This plugin is superseeded by http://doc.dataiku.com/dss/latest/machine_learning/sparkling_water.html
This plugins provides H2O connectivity:
- the recipe
Build model
takes a dataset as input (and optionaly a validation dataset), trains a model, and saves it in a folder. This train dataset should be clean, DSS doesn't prepare it like it does for DSS models (e.g. it does not rescale any variable or drop those that look like an id). - the recipe
Predict
takes such a folder as input, a dataset to score, and produces a new dataset with one column added: the predictions of the model. (Note that while the training set can be as big as H2O allows, the output dataset is currently exported via pandas and must fit in memory).
Usage:
- After installing the plugin, please click Administration → plugins → H2O → settings and fill the form.
- If your H2O instance is running on a Hadoop cluster, input datasets must be of type HDFS (to be accessible to each node.
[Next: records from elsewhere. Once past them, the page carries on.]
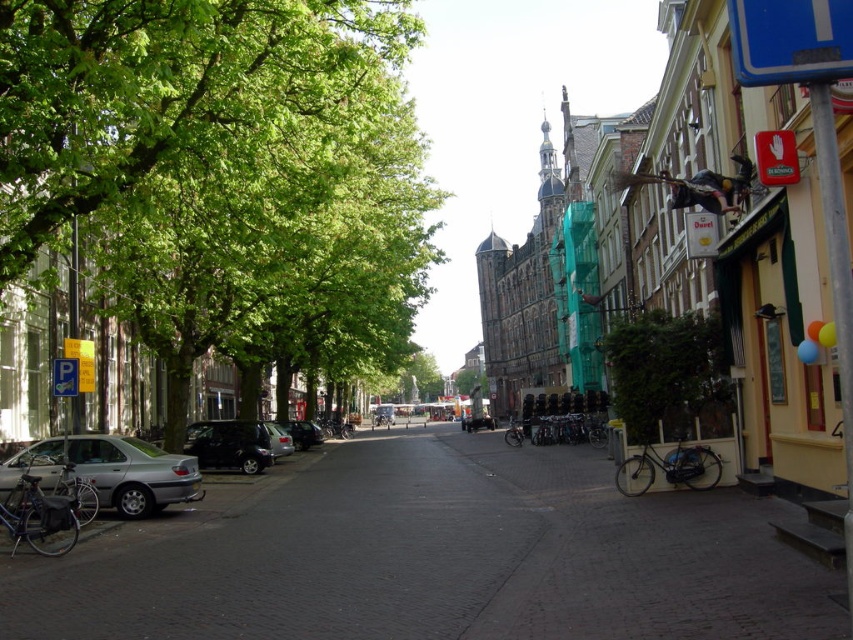 Describe the element at coordinates (669, 468) in the screenshot. I see `shiny black bicycle at lower right` at that location.

What do you see at coordinates (669, 468) in the screenshot? I see `shiny black bicycle at lower right` at bounding box center [669, 468].

Identify the location of shiny black bicycle at lower right. (669, 468).

Measure the distance between black matte bicycle at center and camera.

The distance of black matte bicycle at center from camera is 35.82 meters.

At what (x,y) coordinates should I click in order to perform the action: click on black matte bicycle at center. Please return your answer as a coordinate pair (x, y). The width and height of the screenshot is (853, 640). Looking at the image, I should click on (560, 429).

Does shiny metallic bicycle at center appear over silver metallic bicycle at center?

Yes.

Which is behind, point (323, 428) or point (381, 408)?

The point (381, 408) is behind.

The width and height of the screenshot is (853, 640). Identify the location of shiny metallic bicycle at center. (337, 428). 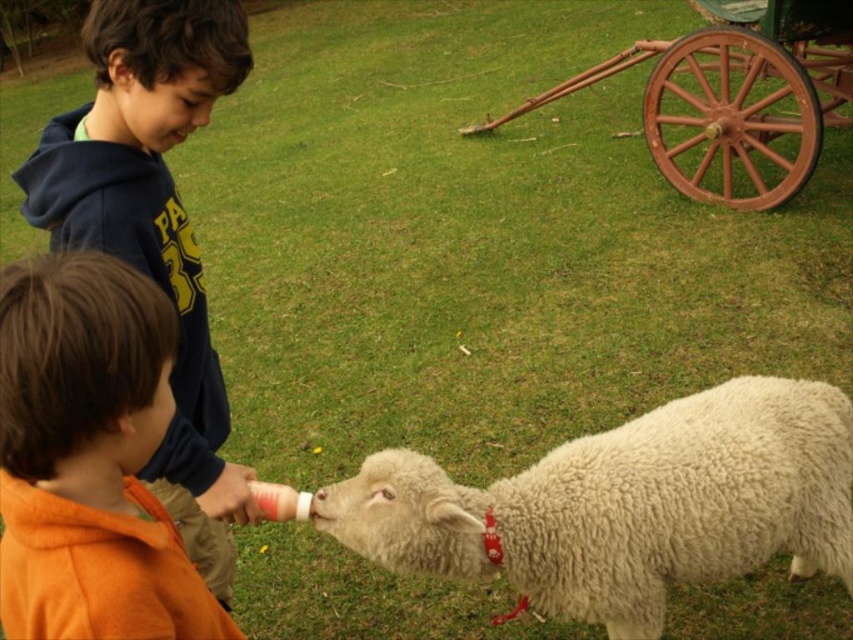 Question: Can you confirm if white fluffy sheep at lower center is bigger than orange fleece jacket at lower left?

Choices:
 (A) no
 (B) yes

Answer: (B)

Question: Which object is positioned closest to the orange fleece jacket at lower left?

Choices:
 (A) white fluffy sheep at lower center
 (B) rusty wood wagon at upper right

Answer: (A)

Question: Considering the real-world distances, which object is farthest from the orange fleece jacket at lower left?

Choices:
 (A) rusty wood wagon at upper right
 (B) white fluffy sheep at lower center

Answer: (A)

Question: From the image, what is the correct spatial relationship of white fluffy sheep at lower center in relation to orange fleece jacket at lower left?

Choices:
 (A) above
 (B) below

Answer: (B)

Question: Considering the relative positions of orange fleece jacket at lower left and rusty wood wagon at upper right in the image provided, where is orange fleece jacket at lower left located with respect to rusty wood wagon at upper right?

Choices:
 (A) right
 (B) left

Answer: (B)

Question: Which of the following is the closest to the observer?

Choices:
 (A) rusty wood wagon at upper right
 (B) orange fleece jacket at lower left

Answer: (B) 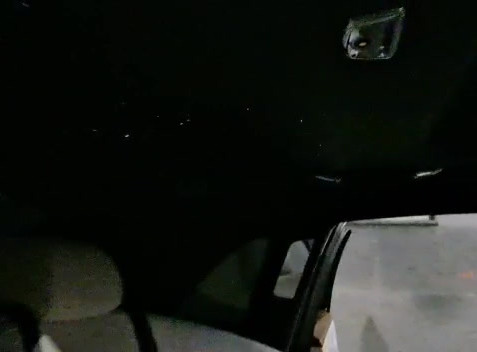 Identify the location of paint. (471, 277). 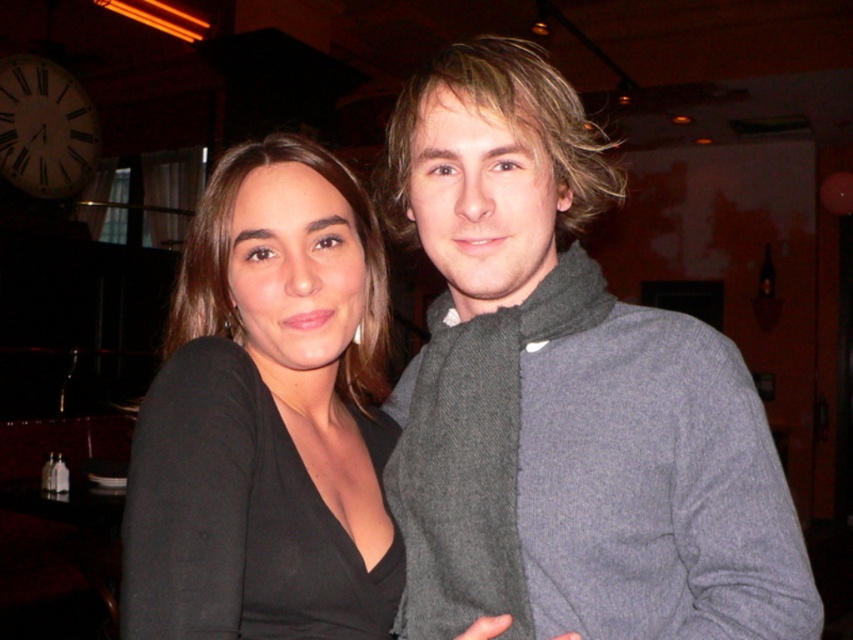 Where is `black matte shirt at center`? The image size is (853, 640). black matte shirt at center is located at coordinates pos(265,419).

Can you confirm if black matte shirt at center is positioned to the right of white wooden clock at upper left?

Yes, black matte shirt at center is to the right of white wooden clock at upper left.

This screenshot has height=640, width=853. Identify the location of black matte shirt at center. (265, 419). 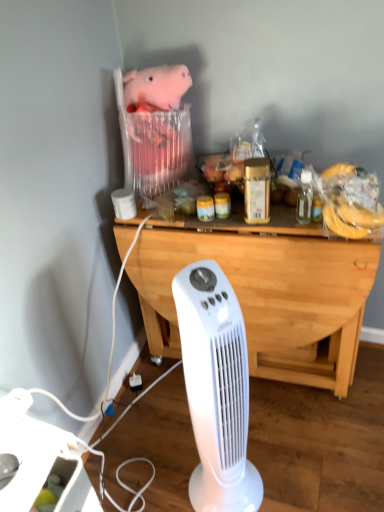 This screenshot has width=384, height=512. Find the location of `free space between white plastic fan at center and light wood/dark brown desk at center`. free space between white plastic fan at center and light wood/dark brown desk at center is located at coordinates tap(247, 428). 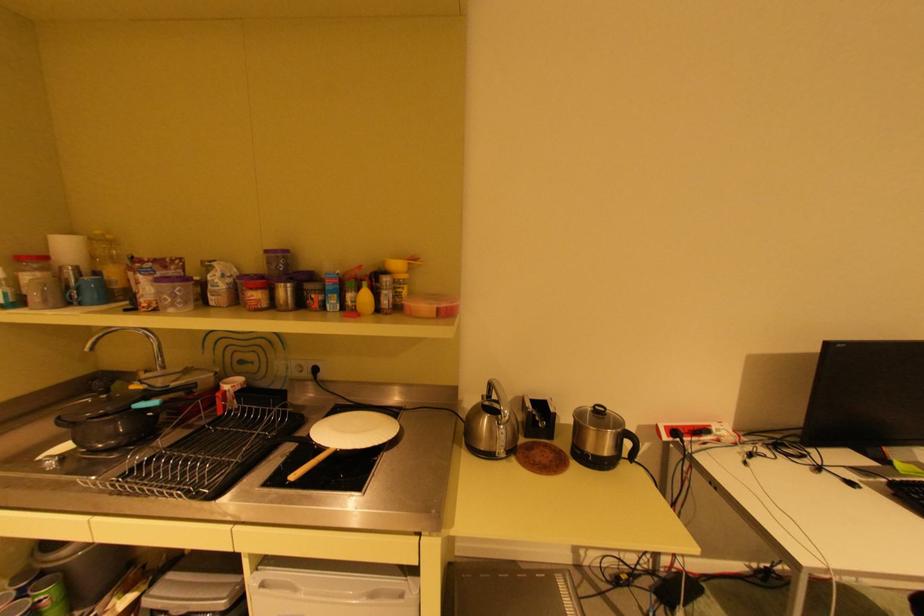 Find the location of a particular element. faucet handle is located at coordinates (131, 342). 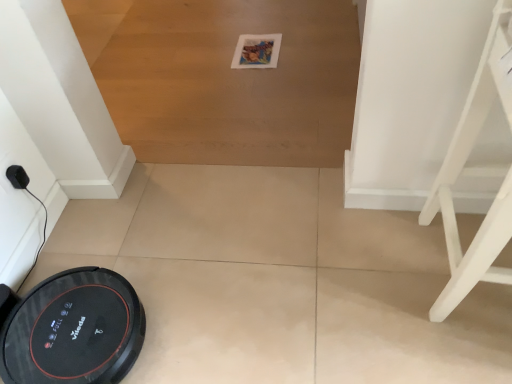 What do you see at coordinates (475, 175) in the screenshot? I see `white wood chair at right` at bounding box center [475, 175].

In order to click on white wood chair at right in this screenshot , I will do `click(475, 175)`.

Measure the distance between point (x=461, y=293) and camera.

The distance of point (x=461, y=293) from camera is 93.50 centimeters.

Image resolution: width=512 pixels, height=384 pixels. I want to click on white wood chair at right, so tap(475, 175). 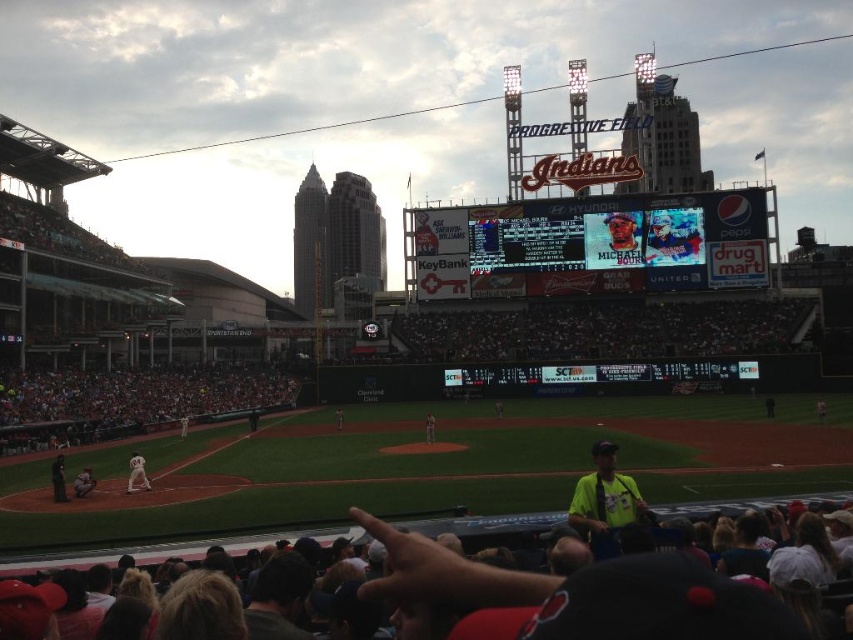 You are a photographer at Progressive Field and want to capture both the green jersey at lower left and the matte gray uniform at lower left in a single shot. Based on their positions, which one is positioned further to the left in the frame?

The green jersey at lower left is positioned further to the left compared to the matte gray uniform at lower left.

You are a photographer standing at the edge of the field. You need to take a photo that includes both the green jersey at lower left and the white uniform at center. Which one will appear larger in the photo?

The green jersey at lower left will appear larger in the photo because it is much taller than the white uniform at center.

You are a drone operator assigned to capture aerial footage of the Progressive Field baseball game. Your drone must stay above the field at all times. The point at coordinates point (51,464) is part of the field. If your drone is currently 100 meters away from the camera, can it safely hover above this point without violating the field airspace rules?

The distance of point (51,464) from camera is 104.79 meters. Since the drone is currently 100 meters away from the camera, it needs to move an additional 4.79 meters forward to reach the point and hover above it while staying within the field airspace rules.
Otherwise you will get a “File foo does not exist” error.).
- If your H2O instance is running locally on the DSS host, input datasets must be of type Filesystem or Upload (this allows to locally train a model that doesn't fit in memory, and to demo the connectivity.)
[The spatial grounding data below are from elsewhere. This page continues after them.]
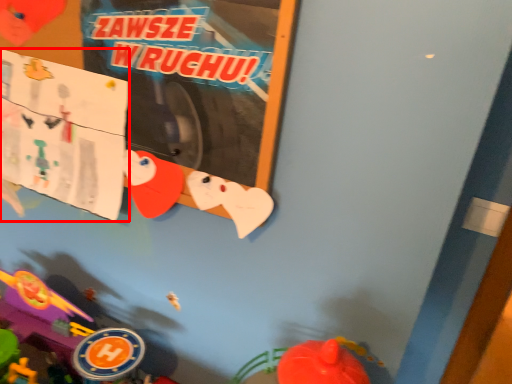 Question: From the image's perspective, what is the correct spatial relationship of poster page (annotated by the red box) in relation to toy?

Choices:
 (A) below
 (B) above

Answer: (B) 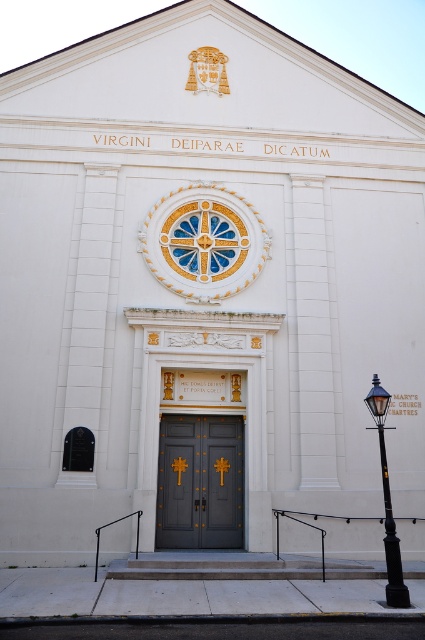 Is dark gray wood doors at center further to the viewer compared to black metal streetlight at lower right?

Yes.

Is dark gray wood doors at center above black metal streetlight at lower right?

Incorrect, dark gray wood doors at center is not positioned above black metal streetlight at lower right.

Between point (158, 492) and point (391, 572), which one is positioned behind?

The point (158, 492) is behind.

Image resolution: width=425 pixels, height=640 pixels. In order to click on dark gray wood doors at center in this screenshot , I will do `click(200, 483)`. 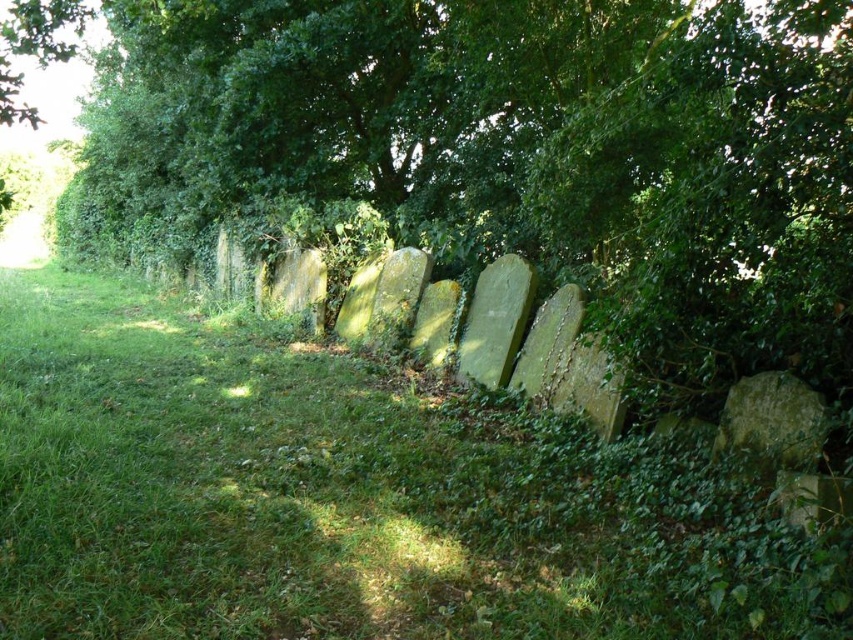 Looking at this image, does green grassy at center have a greater width compared to green leafy tree at center?

In fact, green grassy at center might be narrower than green leafy tree at center.

Can you confirm if green grassy at center is shorter than green leafy tree at center?

Yes, green grassy at center is shorter than green leafy tree at center.

What do you see at coordinates (347, 499) in the screenshot? The height and width of the screenshot is (640, 853). I see `green grassy at center` at bounding box center [347, 499].

I want to click on green grassy at center, so click(347, 499).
For documentation about model parameters, see
- http://h2o-release.s3.amazonaws.com/h2o/rel-tibshirani/5/docs-website/h2o-py/docs/h2o.html#module-h2o.h2o
- or http://h2o-release.s3.amazonaws.com/h2o/rel-tibshirani/5/docs-website/h2o-docs/index.html#%E2%80%A6%20Building%20Models
The parameters x
, y
(for supervised models) and validation_{x,y}
are handled by DSS:
their configuration is read from the input dataset and their path is passed to H2O.
Likewise, DSS chooses a model_id
.
The links in official doc are outdated. Instead go to http://h2o.ai → download → version 42. Follow the instructions for both Python and Hadoop.
The partition id is invisible to h2o (i.e. there is no column containing it).
Unquoted, tab-separated input files containing commas might cause problems with H2O's format guessing: error “Column separator mismatch. One file seems to use "," and the other uses " ".”. We submitted a patch to H2O.
Algorithms GLRM, SVD and Naive_bayes are not supported for now because of a missing argument in h2o API. We submitted a patch to h2o. We might be able to provide a workaround in the meantime, please contact us for details.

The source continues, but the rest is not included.